━━━ MATERIAL SUPPLIED ━━━

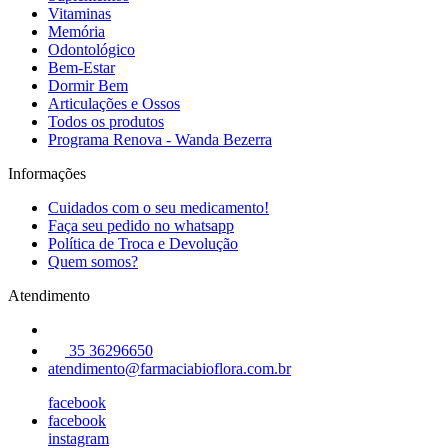
Vitaminas
Memória
Odontológico
Bem-Estar
Dormir Bem
Articulações e Ossos
Todos os produtos
Programa Renova - Wanda Bezerra
Informações
Cuidados com o seu medicamento!
Faça seu pedido no whatsapp
Política de Troca e Devolução
Quem somos?
Atendimento
35 36296650
atendimento@farmaciabioflora.com.br
facebook
facebook
instagram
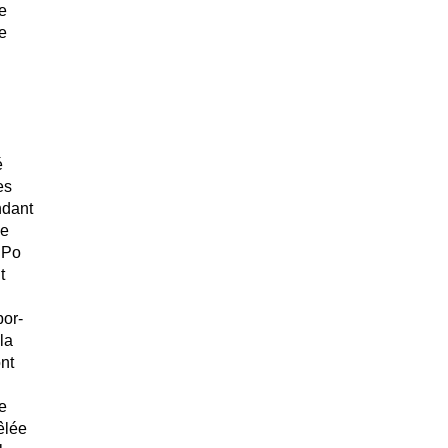
e
e
é
es
ndant
ie
 Po
t
por-
la
nt
e
êlée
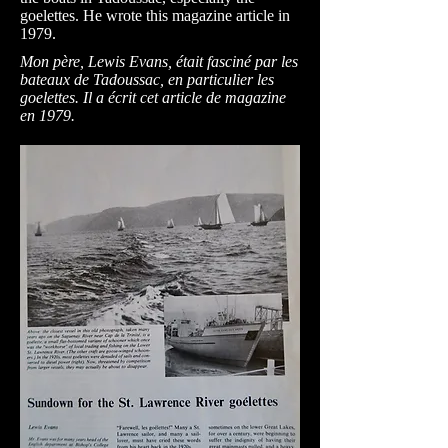
goelettes. He wrote this magazine article in
1979.
Mon père, Lewis Evans, était fasciné par les
bateaux de Tadoussac, en particulier les
goelettes. Il a écrit cet article de magazine
en 1979.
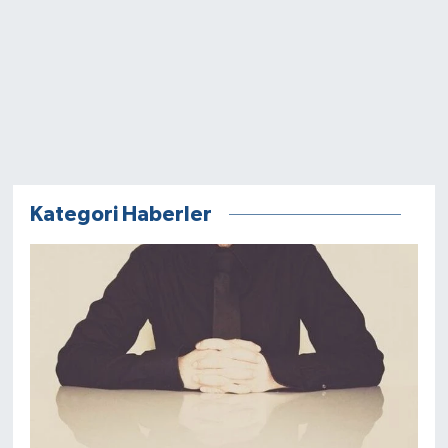
Kategori Haberler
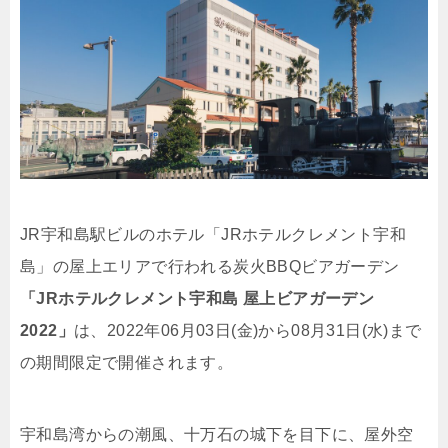
JR宇和島駅ビルのホテル「JRホテルクレメント宇和
島」の屋上エリアで行われる炭火BBQビアガーデン
「JRホテルクレメント宇和島 屋上ビアガーデン
2022」
は、2022年06月03日(金)から08月31日(水)まで
の期間限定で開催されます。
宇和島湾からの潮風、十万石の城下を目下に、屋外空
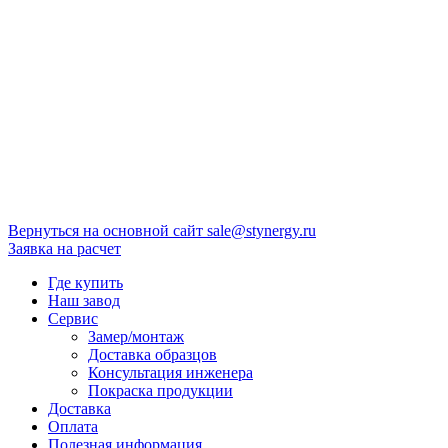
Вернуться на основной сайт
sale@stynergy.ru
Заявка на расчет
Где купить
Наш завод
Сервис
Замер/монтаж
Доставка образцов
Консультация инженера
Покраска продукции
Доставка
Оплата
Полезная информация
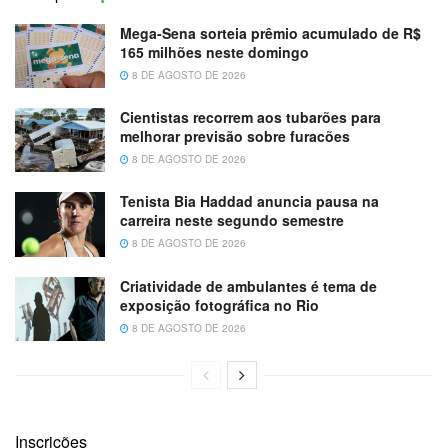
Mega-Sena sorteia prêmio acumulado de R$
165 milhões neste domingo
8 DE AGOSTO DE 2026
Cientistas recorrem aos tubarões para
melhorar previsão sobre furacões
8 DE AGOSTO DE 2026
Tenista Bia Haddad anuncia pausa na
carreira neste segundo semestre
8 DE AGOSTO DE 2026
Criatividade de ambulantes é tema de
exposição fotográfica no Rio
8 DE AGOSTO DE 2026
Inscrições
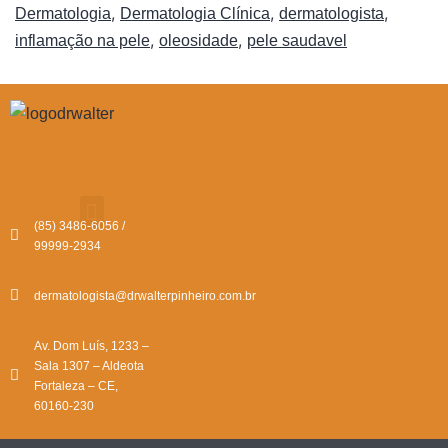
,
,
,
Dermatologia
Dermatologia Clínica
dermatologista
,
,
inflamação na pele
oleosidade
pele saudavel
(85) 3486-6056 /
99999-2934
dermatologista@drwalterpinheiro.com.br
Av. Dom Luís, 1233 –
Sala 1307 – Aldeota
Fortaleza – CE,
60160-230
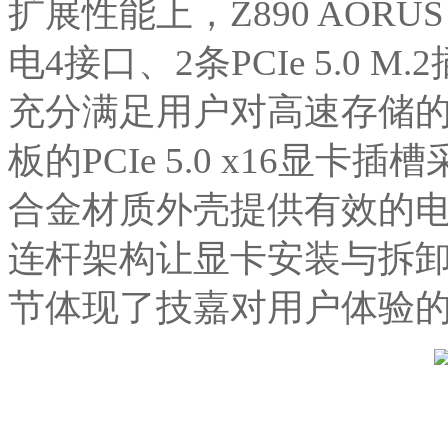
扩展性能上，Z890 AORU
电4接口、2条PCIe 5.0 M.2
充分满足用户对高速存储
板的PCIe 5.0 x16显
合金材质外壳提供有效的
连杆架构让显卡安装与拆
节体现了技嘉对用户体验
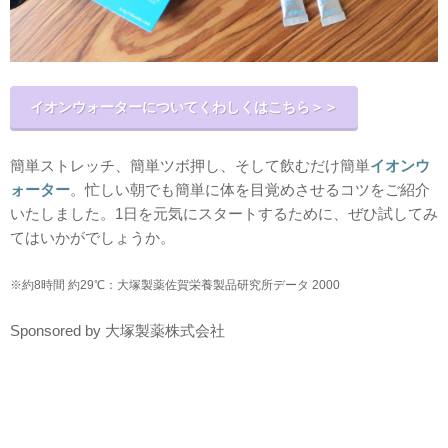
イオンウォーターについてくわしくはこちら＞＞
簡単ストレッチ、簡単ツボ押し、そして飲むだけ簡単
イオンウ
ォーター
。忙しい朝でも簡単に体を目覚めさせるコツをご紹介
いたしました。1日を元気にスタートするために、ぜひ試してみ
てはいかがでしょうか。
※約8時間 約29℃：大塚製薬佐賀栄養製品研究所データ 2000
Sponsored by 大塚製薬株式会社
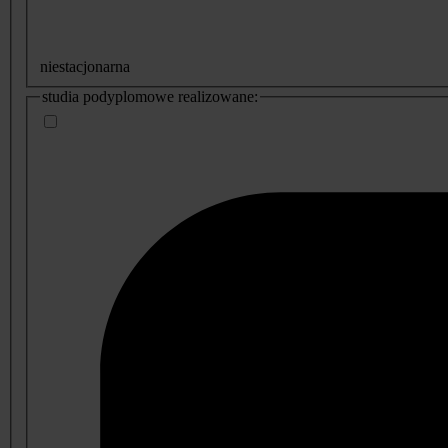
niestacjonarna
studia podyplomowe realizowane:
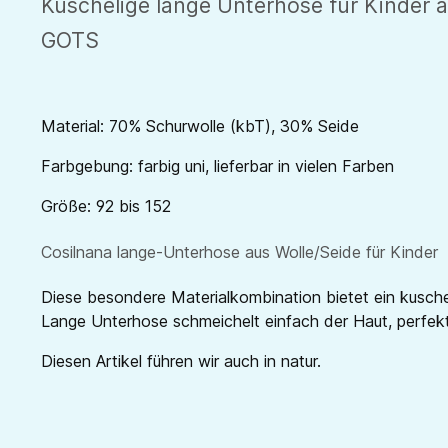
Kuschelige lange Unterhose für Kinder a
GOTS
Material: 70% Schurwolle (kbT), 30% Seide
Farbgebung: farbig uni, lieferbar in vielen Farben
Größe: 92 bis 152
Cosilnana lange-Unterhose aus Wolle/Seide für Kinder
Diese besondere Materialkombination bietet ein kuschel
Lange Unterhose schmeichelt einfach der Haut, perfekt
Diesen Artikel führen wir auch in natur.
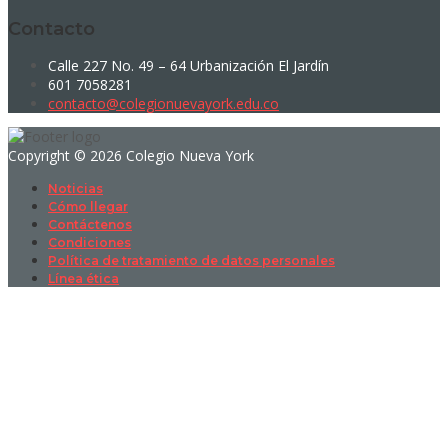
Contacto
Calle 227 No. 49 – 64 Urbanización El Jardín
601 7058281
contacto@colegionuevayork.edu.co
Copyright © 2026 Colegio Nueva York
Noticias
Cómo llegar
Contáctenos
Condiciones
Política de tratamiento de datos personales
Línea ética
Sign In
La contraseña debe tener un mínimo
de 8 caracteres de números y letras, y contener al menos 1 letra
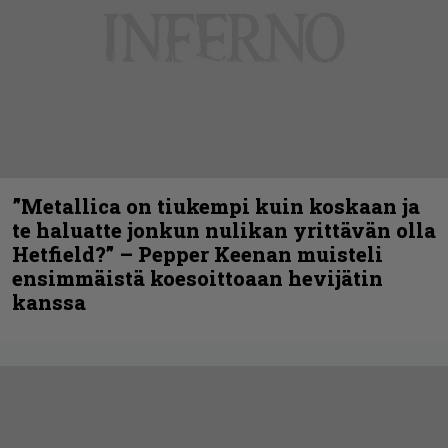
”Metallica on tiukempi kuin koskaan ja
te haluatte jonkun nulikan yrittävän olla
Hetfield?” – Pepper Keenan muisteli
ensimmäistä koesoittoaan hevijätin
kanssa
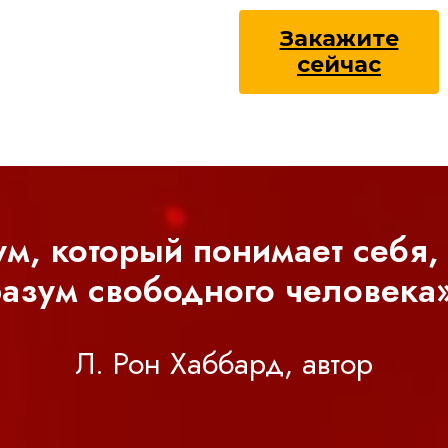
Закажите
сейчас
ум, который понимает себя, 
азум свободного человека
Л. Рон Хаббард, автор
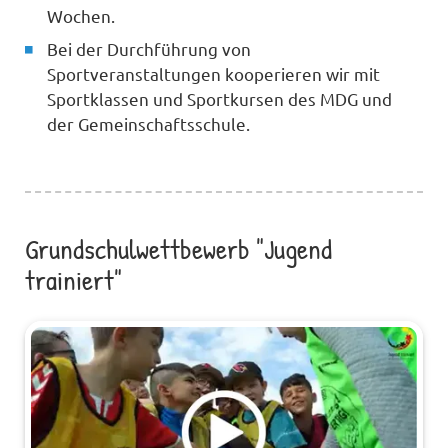
Wochen.
Bei der Durchführung von
Sportveranstaltungen kooperieren wir mit
Sportklassen und Sportkursen des MDG und
der Gemeinschaftsschule.
Grundschulwettbewerb "Jugend
trainiert"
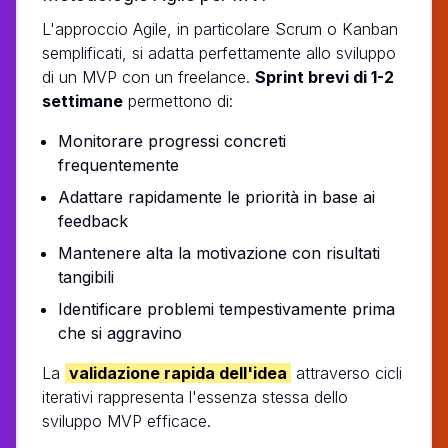
L'approccio Agile, in particolare Scrum o Kanban
semplificati, si adatta perfettamente allo sviluppo
di un MVP con un freelance.
Sprint brevi di 1-2
settimane
permettono di:
Monitorare progressi concreti
frequentemente
Adattare rapidamente le priorità in base ai
feedback
Mantenere alta la motivazione con risultati
tangibili
Identificare problemi tempestivamente prima
che si aggravino
La
validazione rapida dell'idea
attraverso cicli
iterativi rappresenta l'essenza stessa dello
sviluppo MVP efficace.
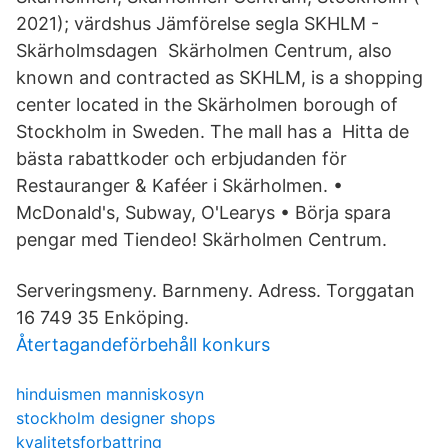
2021); värdshus Jämförelse segla SKHLM -
Skärholmsdagen Skärholmen Centrum, also
known and contracted as SKHLM, is a shopping
center located in the Skärholmen borough of
Stockholm in Sweden. The mall has a Hitta de
bästa rabattkoder och erbjudanden för
Restauranger & Kaféer i Skärholmen. •
McDonald's, Subway, O'Learys • Börja spara
pengar med Tiendeo! Skärholmen Centrum.
Serveringsmeny. Barnmeny. Adress. Torggatan
16 749 35 Enköping.
Återtagandeförbehåll konkurs
hinduismen manniskosyn
stockholm designer shops
kvalitetsforbattring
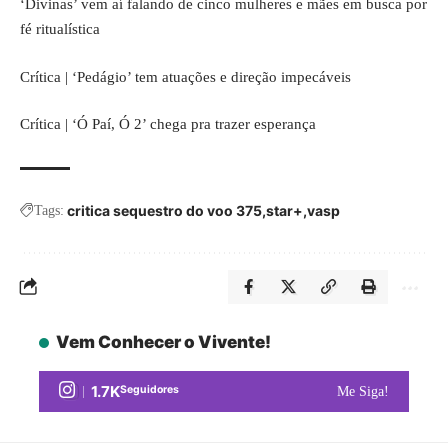
‘Divinas’ vem aí falando de cinco mulheres e mães em busca por
fé ritualística
Crítica | ‘Pedágio’ tem atuações e direção impecáveis
Crítica | ‘Ó Paí, Ó 2’ chega pra trazer esperança
critica sequestro do voo 375
star+
vasp
Tags:
Vem Conhecer o Vivente!
1.7K
Seguidores
Me Siga!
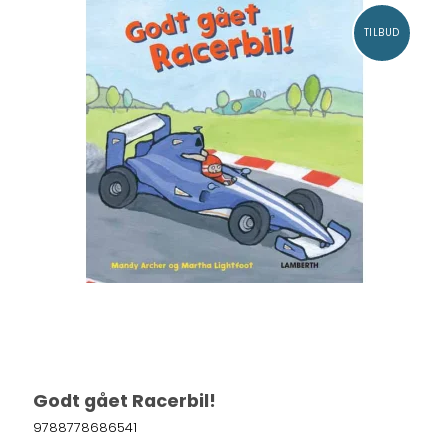
TILBUD
Godt gået Racerbil!
9788778686541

━━━

(PROBLEM TO SOLVE): Without including any picture, reproduce all of the material exactly.

(RESULT OF THE TASK):
Vitaminas
Memória
Odontológico
Bem-Estar
Dormir Bem
Articulações e Ossos
Todos os produtos
Programa Renova - Wanda Bezerra
Informações
Cuidados com o seu medicamento!
Faça seu pedido no whatsapp
Política de Troca e Devolução
Quem somos?
Atendimento
35 36296650
atendimento@farmaciabioflora.com.br
facebook
facebook
instagram
e
e
é
es
ndant
ie
 Po
t
por-
la
nt
e
êlée
goelettes. He wrote this magazine article in
1979.
Mon père, Lewis Evans, était fasciné par les
bateaux de Tadoussac, en particulier les
goelettes. Il a écrit cet article de magazine
en 1979.
Kategori Haberler
JR宇和島駅ビルのホテル「JRホテルクレメント宇和
島」の屋上エリアで行われる炭火BBQビアガーデン
「JRホテルクレメント宇和島 屋上ビアガーデン
2022」
は、2022年06月03日(金)から08月31日(水)まで
の期間限定で開催されます。
宇和島湾からの潮風、十万石の城下を目下に、屋外空
Вернуться на основной сайт
sale@stynergy.ru
Заявка на расчет
Где купить
Наш завод
Сервис
Замер/монтаж
Доставка образцов
Консультация инженера
Покраска продукции
Доставка
Оплата
Полезная информация
Mega-Sena sorteia prêmio acumulado de R$
165 milhões neste domingo
8 DE AGOSTO DE 2026
Cientistas recorrem aos tubarões para
melhorar previsão sobre furacões
8 DE AGOSTO DE 2026
Tenista Bia Haddad anuncia pausa na
carreira neste segundo semestre
8 DE AGOSTO DE 2026
Criatividade de ambulantes é tema de
exposição fotográfica no Rio
8 DE AGOSTO DE 2026
Inscrições
,
,
,
Dermatologia
Dermatologia Clínica
dermatologista
,
,
inflamação na pele
oleosidade
pele saudavel
(85) 3486-6056 /
99999-2934
dermatologista@drwalterpinheiro.com.br
Av. Dom Luís, 1233 –
Sala 1307 – Aldeota
Fortaleza – CE,
60160-230
扩展性能上，Z890 AORU
电4接口、2条PCIe 5.0 M.2
充分满足用户对高速存储
板的PCIe 5.0 x16显
合金材质外壳提供有效的
连杆架构让显卡安装与拆
节体现了技嘉对用户体验
イオンウォーターについてくわしくはこちら＞＞
簡単ストレッチ、簡単ツボ押し、そして飲むだけ簡単
イオンウ
ォーター
。忙しい朝でも簡単に体を目覚めさせるコツをご紹介
いたしました。1日を元気にスタートするために、ぜひ試してみ
てはいかがでしょうか。
※約8時間 約29℃：大塚製薬佐賀栄養製品研究所データ 2000
Sponsored by 大塚製薬株式会社
niestacjonarna
studia podyplomowe realizowane:
Kuschelige lange Unterhose für Kinder a
GOTS
Material: 70% Schurwolle (kbT), 30% Seide
Farbgebung: farbig uni, lieferbar in vielen Farben
Größe: 92 bis 152
Cosilnana lange-Unterhose aus Wolle/Seide für Kinder
Diese besondere Materialkombination bietet ein kuschel
Lange Unterhose schmeichelt einfach der Haut, perfekt
Diesen Artikel führen wir auch in natur.
Contacto
Calle 227 No. 49 – 64 Urbanización El Jardín
601 7058281
contacto@colegionuevayork.edu.co
Copyright © 2026 Colegio Nueva York
Noticias
Cómo llegar
Contáctenos
Condiciones
Política de tratamiento de datos personales
Línea ética
Sign In
La contraseña debe tener un mínimo
de 8 caracteres de números y letras, y contener al menos 1 letra
”Metallica on tiukempi kuin koskaan ja
te haluatte jonkun nulikan yrittävän olla
Hetfield?” – Pepper Keenan muisteli
ensimmäistä koesoittoaan hevijätin
kanssa
Закажите
сейчас
ум, который понимает себя, 
азум свободного человека
Л. Рон Хаббард, автор
Wochen.
Bei der Durchführung von
Sportveranstaltungen kooperieren wir mit
Sportklassen und Sportkursen des MDG und
der Gemeinschaftsschule.
Grundschulwettbewerb "Jugend
trainiert"
L'approccio Agile, in particolare Scrum o Kanban
semplificati, si adatta perfettamente allo sviluppo
di un MVP con un freelance.
Sprint brevi di 1-2
settimane
permettono di:
Monitorare progressi concreti
frequentemente
Adattare rapidamente le priorità in base ai
feedback
Mantenere alta la motivazione con risultati
tangibili
Identificare problemi tempestivamente prima
che si aggravino
La
validazione rapida dell'idea
attraverso cicli
iterativi rappresenta l'essenza stessa dello
sviluppo MVP efficace.
2021); värdshus Jämförelse segla SKHLM -
Skärholmsdagen Skärholmen Centrum, also
known and contracted as SKHLM, is a shopping
center located in the Skärholmen borough of
Stockholm in Sweden. The mall has a Hitta de
bästa rabattkoder och erbjudanden för
Restauranger & Kaféer i Skärholmen. •
McDonald's, Subway, O'Learys • Börja spara
pengar med Tiendeo! Skärholmen Centrum.
Serveringsmeny. Barnmeny. Adress. Torggatan
16 749 35 Enköping.
Återtagandeförbehåll konkurs
hinduismen manniskosyn
stockholm designer shops
kvalitetsforbattring
‘Divinas’ vem aí falando de cinco mulheres e mães em busca por
fé ritualística
Crítica | ‘Pedágio’ tem atuações e direção impecáveis
Crítica | ‘Ó Paí, Ó 2’ chega pra trazer esperança
critica sequestro do voo 375
star+
vasp
Tags:
Vem Conhecer o Vivente!
1.7K
Seguidores
Me Siga!
TILBUD
Godt gået Racerbil!
9788778686541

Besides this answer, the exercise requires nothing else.